[[ Material provided, beginning ]]

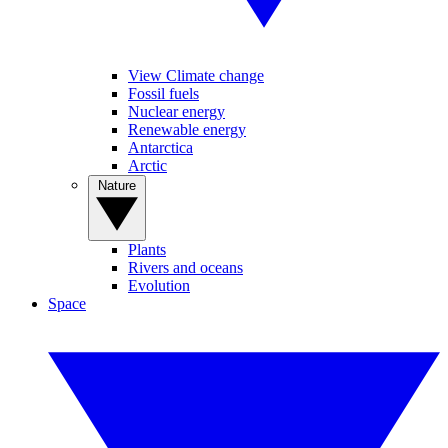
View Climate change
Fossil fuels
Nuclear energy
Renewable energy
Antarctica
Arctic
Nature
Plants
Rivers and oceans
Evolution
Space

[[ Material provided, end ]]

Leave out the pictures, and write out all the remaining data above exactly.

View Climate change
Fossil fuels
Nuclear energy
Renewable energy
Antarctica
Arctic
Nature
Plants
Rivers and oceans
Evolution
Space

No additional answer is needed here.